As is clear from Table 1 above, it is found that the balls of the examples have better writability than the comparative examples.

[0045]

As described above, according to the ballpoint pen ball of the present invention, the ball is rotated in a state where the pigment or ink is contained in the hole having the larger average hole diameter among the first and second holes. This makes the ball easier to rotate,
Ink pumping increases. In addition, the presence of the holes having a small average hole diameter increases the adhesion of the ink to the ball, and also improves the ink pumping effect. Therefore, according to the ballpoint pen ball of the present invention, the rotation property of the ball and the adhesion of the ink are improved, and the outflow of the ink is increased. it can.

[Brief description of the drawings]

FIG. 1 is an enlarged sectional view showing one embodiment of a ballpoint pen ball of the present invention.

FIG. 2 is an enlarged sectional view showing a ballpoint pen ball of Comparative Example 1.

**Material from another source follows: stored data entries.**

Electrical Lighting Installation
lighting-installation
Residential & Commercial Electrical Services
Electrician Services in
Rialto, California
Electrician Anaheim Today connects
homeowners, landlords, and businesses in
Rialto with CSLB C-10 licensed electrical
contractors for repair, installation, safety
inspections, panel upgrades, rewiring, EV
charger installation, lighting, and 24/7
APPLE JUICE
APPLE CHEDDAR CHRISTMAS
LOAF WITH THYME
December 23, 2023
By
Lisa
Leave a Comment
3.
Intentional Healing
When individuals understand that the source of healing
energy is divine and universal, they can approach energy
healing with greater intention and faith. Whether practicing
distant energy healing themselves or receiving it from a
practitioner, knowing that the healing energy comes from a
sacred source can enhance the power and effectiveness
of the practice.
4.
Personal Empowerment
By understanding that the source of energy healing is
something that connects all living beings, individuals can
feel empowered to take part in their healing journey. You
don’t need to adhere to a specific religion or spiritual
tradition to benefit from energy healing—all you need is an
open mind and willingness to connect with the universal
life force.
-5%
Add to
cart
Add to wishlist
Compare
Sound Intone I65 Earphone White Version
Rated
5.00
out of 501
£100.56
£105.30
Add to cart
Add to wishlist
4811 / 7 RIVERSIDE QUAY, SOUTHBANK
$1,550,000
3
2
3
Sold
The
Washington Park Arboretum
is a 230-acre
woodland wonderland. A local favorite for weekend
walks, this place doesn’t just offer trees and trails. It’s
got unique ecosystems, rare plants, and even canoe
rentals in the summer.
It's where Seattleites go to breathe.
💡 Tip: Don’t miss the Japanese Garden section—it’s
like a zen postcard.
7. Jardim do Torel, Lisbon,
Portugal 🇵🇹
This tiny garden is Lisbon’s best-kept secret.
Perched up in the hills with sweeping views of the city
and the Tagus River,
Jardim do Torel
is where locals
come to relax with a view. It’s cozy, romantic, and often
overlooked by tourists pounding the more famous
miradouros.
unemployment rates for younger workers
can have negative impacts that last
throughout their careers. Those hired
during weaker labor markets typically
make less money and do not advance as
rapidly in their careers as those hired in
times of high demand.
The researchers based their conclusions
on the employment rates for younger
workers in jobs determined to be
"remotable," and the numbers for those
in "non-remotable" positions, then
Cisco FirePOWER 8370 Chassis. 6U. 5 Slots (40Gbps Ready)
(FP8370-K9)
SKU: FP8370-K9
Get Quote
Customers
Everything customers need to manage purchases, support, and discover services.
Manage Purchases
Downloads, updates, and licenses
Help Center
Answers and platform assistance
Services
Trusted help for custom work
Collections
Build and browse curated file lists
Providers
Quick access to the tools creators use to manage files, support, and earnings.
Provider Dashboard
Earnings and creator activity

FIG. 3 is an enlarged cross-sectional view showing a ballpoint pen ball of Comparative Example 2.

FIG. 4 is an enlarged sectional view illustrating a ballpoint pen ball of Comparative Example 3.

FIG. 5 is a cross-sectional view showing a pen tip of a ball-point pen.

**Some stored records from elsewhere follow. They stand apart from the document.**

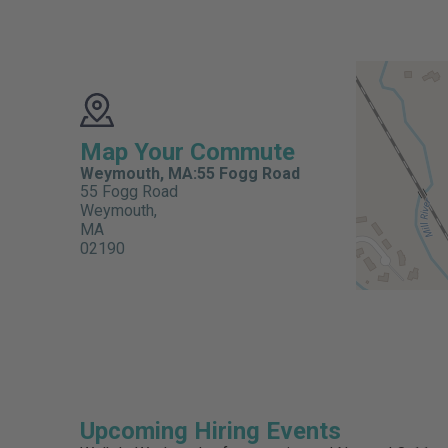
Map Your Commute
Weymouth, MA:55 Fogg Road
55 Fogg Road
Weymouth,
MA
02190
Upcoming Hiring Events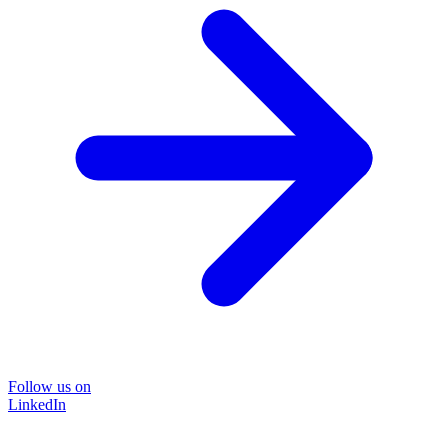
Follow us on
LinkedIn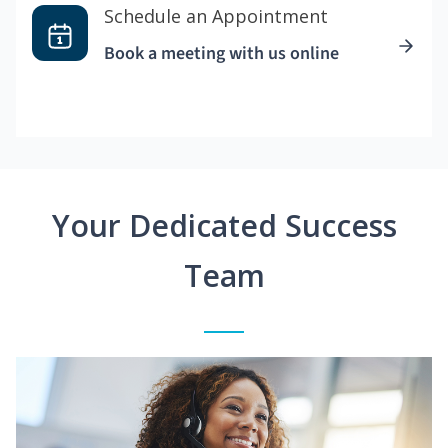
Schedule an Appointment
Book a meeting with us online
Your Dedicated Success
Team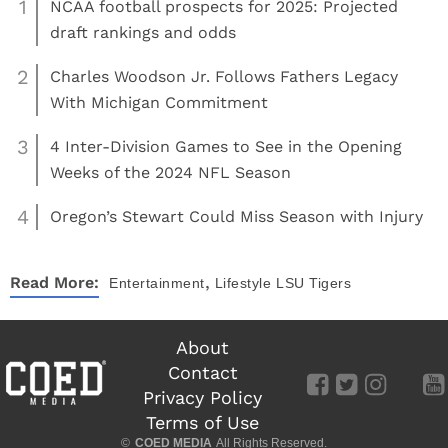
1
NCAA football prospects for 2025: Projected
draft rankings and odds
2
Charles Woodson Jr. Follows Fathers Legacy
With Michigan Commitment
3
4 Inter-Division Games to See in the Opening
Weeks of the 2024 NFL Season
4
Oregon’s Stewart Could Miss Season with Injury
,
Read More:
Entertainment
Lifestyle
LSU Tigers
About
Contact
Privacy Policy
Terms of Use
©
COED MEDIA
All Rights Reserved.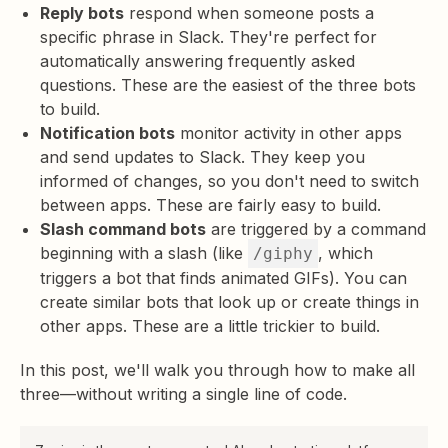
Reply bots
respond when someone posts a
specific phrase in Slack. They're perfect for
automatically answering frequently asked
questions. These are the easiest of the three bots
to build.
Notification bots
monitor activity in other apps
and send updates to Slack. They keep you
informed of changes, so you don't need to switch
between apps. These are fairly easy to build.
Slash command bots
are triggered by a command
beginning with a slash (like
, which
/giphy
triggers a bot that finds animated GIFs). You can
create similar bots that look up or create things in
other apps. These are a little trickier to build.
In this post, we'll walk you through how to make all
three—without writing a single line of code.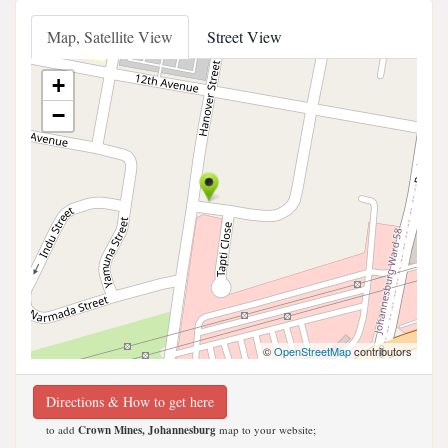
Map, Satellite View
Street View
+
−
©
OpenStreetMap
contributors
Directions & How to get here
to add
Crown Mines, Johannesburg
map to your website;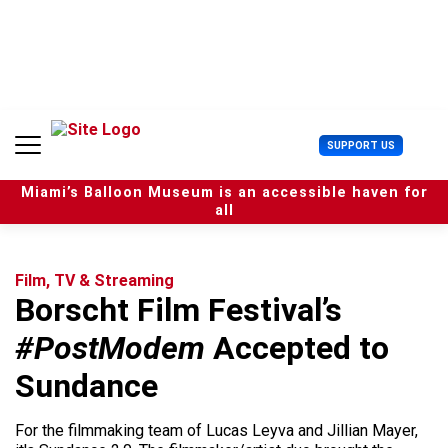
S
k
i
p
t
o
c
U
SUPPORT US
o
s
n
e
t
Miami’s Balloon Museum is an accessible haven for
r
e
all
M
n
e
t
n
u
Film, TV & Streaming
Borscht Film Festival’s
#PostModem
Accepted to
Sundance
For the filmmaking team of Lucas Leyva and Jillian Mayer,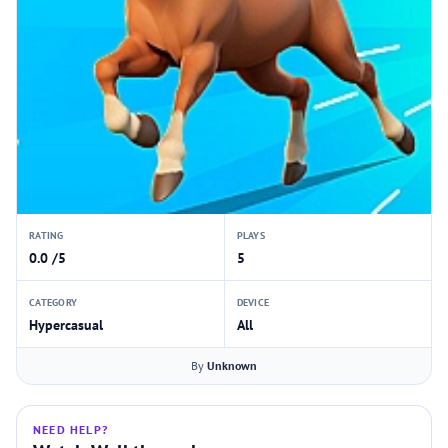
RATING
PLAYS
0.0 /5
5
CATEGORY
DEVICE
Hypercasual
All
By
Unknown
NEED HELP?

FIG. 6 is an enlarged sectional view of a main part of the pen tip.

FIG. 7 is a sectional view taken along the line AA of the pen tip main body.

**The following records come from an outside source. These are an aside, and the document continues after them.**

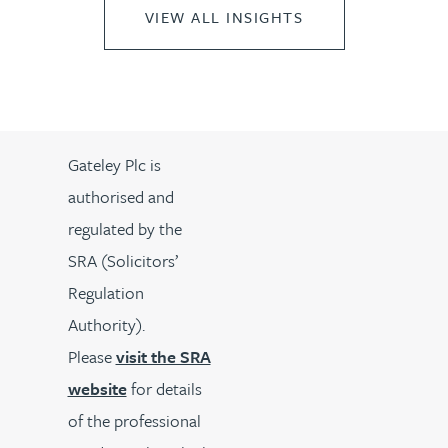
VIEW ALL INSIGHTS
Gateley Plc is
authorised and
regulated by the
SRA (Solicitors’
Regulation
Authority).
Please
visit the SRA
website
for details
of the professional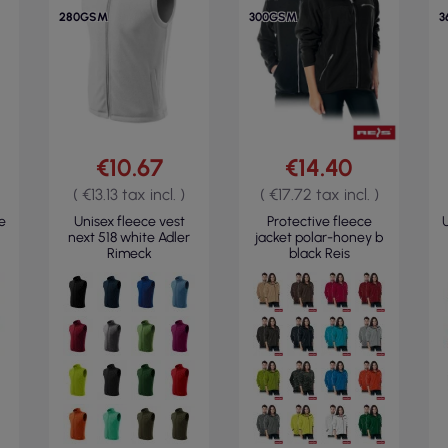
280GSM
300GSM
3
€10.67
€14.40
( €13.13 tax incl. )
( €17.72 tax incl. )
e
Unisex fleece vest
Protective fleece
U
next 518 white Adler
jacket polar-honey b
Rimeck
black Reis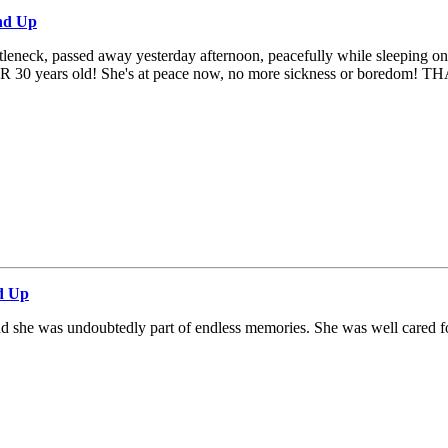
nd Up
tleneck, passed away yesterday afternoon, peacefully while sleeping on th
 OVER 30 years old! She's at peace now, no more sickness or boredom! T
d Up
and she was undoubtedly part of endless memories. She was well cared fo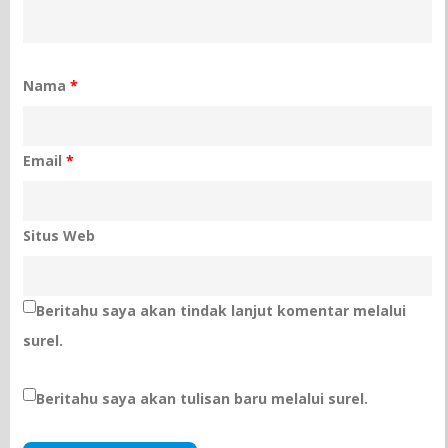
Nama
*
Email
*
Situs Web
Beritahu saya akan tindak lanjut komentar melalui
surel.
Beritahu saya akan tulisan baru melalui surel.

FIG. 8 is a sectional view showing a use state of the pen tip.

[Explanation of symbols]

 20 Surface A First hole B Second hole

Claims (7)

[Claims] 1. A ball-point pen ball wherein a first hole and a second hole having different average hole diameters are formed on at least the surface of a spherical body made of a hard material. 2. An average hole diameter of the first hole is 1 μm or more and 5 μm.
The average hole diameter of the second hole is 7 μm or more and 15 μm or less.
The ball for a ball-point pen according to claim 1, wherein 3. The ball-point pen ball according to claim 2, wherein the average distance between the first holes is shorter than the average distance between the second holes. 4. The ball for a ballpoint pen according to claim 1, wherein the hard material is a ceramic sintered body. 5. The ball for a ballpoint pen according to claim 4, wherein the hard material is a silicon carbide sintered body. 6. The ball for a ballpoint pen according to claim 1, which is used for a ballpoint pen for high viscosity ink. 7. The ballpoint pen ball according to claim 1, which is used for a pigmented ink ballpoint pen.